Tuesday, June 20, 2006

Pentagon hallucinates new, better physics

WASHINGTON, D.C. (AP)--The Bush Crime Family is huffing glue in response to a possible North Korean missile test, defense officials told The Associated Press on Tuesday.

Because North Korea is a paranoid, secretive police state with no regard for world opinion, the way America would like to be, U.S. officials say they must consider the possibility that they are batshit insane enough to launch an actual attack. Thus, the Pentagon is considering the possibility of attempting an interception, two defense officials said, even though it would probably fail miserably and embarrass everyone involved.

The officials agreed to discuss the matter only on condition of anonymity because Donald Rumsfeld would have a shit hemorrhage if he knew.

Pentagon spokesweasel Bryan Whitman said he could not say whether the useless multibillion-dollar U.S. anti-missile defense system might be deployed in the event of a North Korean missile launch. That system, which includes a handful of missiles to be fired into the stratosphere at random from launch pads in Alaska and California, has never worked properly and never will.

Although shooting down a North Korean missile is a possibility, like monkeys shooting out the president's butt or Jesus returning, the Pentagon must also consider factors that would argue against such a response, such as the near-certainty of missing.

Bush Family button men have urged the North Koreans publicly and privately not to conduct the missile test, which would end a self-imposed moratorium in place since 1999. That ban was adopted after Japan and other nations pitched a fit over an August 1998 launch in which a North Korean missile flew briefly over northern Japan before stalling out and plummeting into the sea.

At the time of the 1998 launch, the United States had no system capable of shooting down a long-range missile in flight, even though the Reagan administration created a permanent homeless underclass paying for one a decade earlier. Since then, the Pentagon has cobbed together something it says is capable of defending against a limited number of missiles as long as we know where they're headed and have plenty of warning and they don't fly too fast or work too well.

The Government Accountability Office says the Pentagon has spent $91 billion on missile defense over the past two decades, some of it on actual equipment.

The 1998 event turned out to be a space launch rather than a missile test; U.S. officials said the satellite failed to reach orbit, and everyone had a good laugh.

U.S. and international concern about North Korea's missile capability is heightened by its claims to have developed nuclear weapons and its fuck-all-of-you rhetoric. It is not known whether they can build a nuclear warhead small enough to fit a long-range missile, although in April 2005 the director of the Defense Intelligence Agency, Vice Admiral Lowell Jacoby, told Congress that those people have tiny hands and therefore probably use tiny screwdrivers. U.S. officials have since called it a "theoretical capability, much like our ability to shoot it down in flight."
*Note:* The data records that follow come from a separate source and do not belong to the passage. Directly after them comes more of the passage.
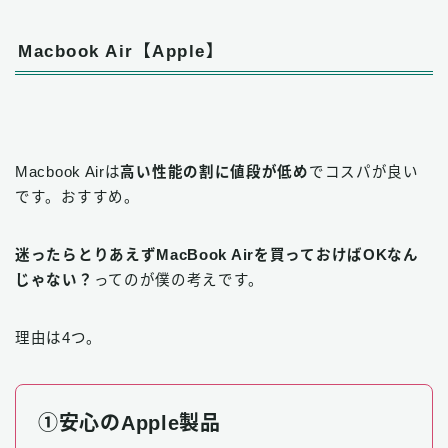
Macbook Air【Apple】
Macbook Airは
高い性能の割に値段が低め
でコスパが良い
です。おすすめ。
迷ったらとりあえずMacBook Airを買っておけばOKなん
じゃない？
ってのが僕の考えです。
理由は4つ。
①安心のApple製品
No administration official has publicly raised the possibility of bombing the North Korean missile before it can be launched, but it's only a matter of time. Jan Lodel, a senior Pentagon policy wonk during the Clinton administration, said in an interview Tuesday that given the paranoia inherent to the Age of Bush, he would not rule out a pre-emptive strike. He said it would be the surest away of eliminating the threat of being surprised by the launch of an intercontinental ballistic missile that some believe has enough range to reach U.S. territory, if Alaska counts.

David Wright, a senior scientist at the private Union of Concerned Scientists, said that the Bush cabal's claims of having the capability to shoot down a North Korean missile were "bullshit."

The last time the Pentagon registered a successful test in intercepting a mock warhead in flight was in October 2002. Since then, there have been three unsuccessful attempted intercepts, resulting in the mock destruction of New York, Los Angeles and Colorado Springs.